Guyanese H.E.R.O.C. keeps cancer survivors/thrivers safe from COVID-19

Lorna Welshman-Neblett, president of HEROC addresses an audience at a past fundraising event in Brooklyn.
Courtesy Lorna Welshman-Neblett

Despite this being the second year, the Health Education Relief Organization for Cancer (HEROC) has not raised funds and highlight the organizations mission, via the Making Strides walk due to the ongoing Coronavirus pandemic, President Lorna Welshman-Neblett and her team are determined more than ever to “Give Cancer the Boot,” — the group’s slogan.

Welshman-Neblett, a Guyanese-American award-winning community leader, who has led the non-profit since its inception in 2004, told Caribbean Life she continues to worked towards helping to keep cancer patients safe throughout the pandemic, adding that the organization advises and recommends that cancer patients put their safety first, during the coronavirus pandemic, since their immune systems could be easily compromised.

“H.E.R.O.C. has conducted cancer missions to Guyana for four years in a row until the pandemic of 2020 halted its plans for the fifth year. However, being concerned for the Thrivers and Survivors, we organized a special gift bag for them during October 2020 keeping the required protocol in place,” she said.

“Each of them received masks, hand sanitizer, hand soap, hand wipes, and gloves. This was done with the hope that we will resume our mission in October 2021 and to our surprise, we are still not able to travel.”

“Our sister organization in Guyana has created events for this year and once again with protocols in place,” she said, adding “that there are a number of events planned for the month of October including a motorcade culminating on Oct. 30, 2021.”

“We advised our Thrivers and Survivors to avoid crowded areas and wash their hands thoroughly, eat healthy, in addition to taking vitamin C boosters.”

“H.E.R.O.C. inspires all women to stay healthy in many ways, and especially, during this time of uncertainty. Early Detection Saves Lives, and we are adamant about women following up with their doctors for early screenings. We do have a number of men in the Team, and we advise them also that they too require early screening for prostate cancer and to encourage other men to do the same,” said the humanitarian.
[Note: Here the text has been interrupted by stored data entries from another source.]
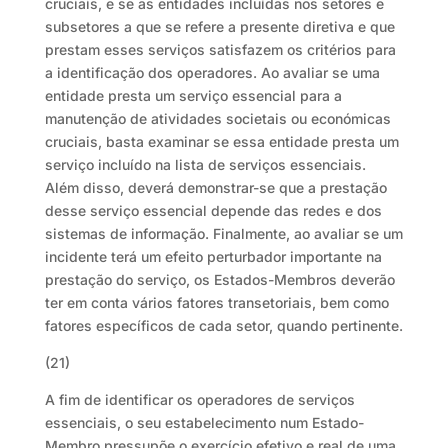
cruciais, e se as entidades incluídas nos setores e
subsetores a que se refere a presente diretiva e que
prestam esses serviços satisfazem os critérios para
a identificação dos operadores. Ao avaliar se uma
entidade presta um serviço essencial para a
manutenção de atividades societais ou económicas
cruciais, basta examinar se essa entidade presta um
serviço incluído na lista de serviços essenciais.
Além disso, deverá demonstrar-se que a prestação
desse serviço essencial depende das redes e dos
sistemas de informação. Finalmente, ao avaliar se um
incidente terá um efeito perturbador importante na
prestação do serviço, os Estados-Membros deverão
ter em conta vários fatores transetoriais, bem como
fatores específicos de cada setor, quando pertinente.
(21)
A fim de identificar os operadores de serviços
essenciais, o seu estabelecimento num Estado-
Membro pressupõe o exercício efetivo e real de uma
The hardest decision the group has had to make this year is not to be able to conduct “our Mission to Guyana and to embrace and support our Thrivers and Survivors, at home,” said the philanthropist.

“This has saddened all our members, as this is our signature event of the year, and one that every supporter looks forward to,” said the benevolent lady, who explained that “The Giving Hope Foundation” headed by Oncologist, Dr. Latoya Gooding continues to work diligently to give Thrivers and Survivors hope.

“I would like to tell all women to pay strict attention to their bodies. Any unusual signs you see get to your doctor. They may not all be cancer, but it is better to get checked. We continue to emphasize that early detection is very important,” said Welshman-Neblett, who is hopeful that 2022 will bring hope and promise to persons with cancer, as scientist fight for a cure.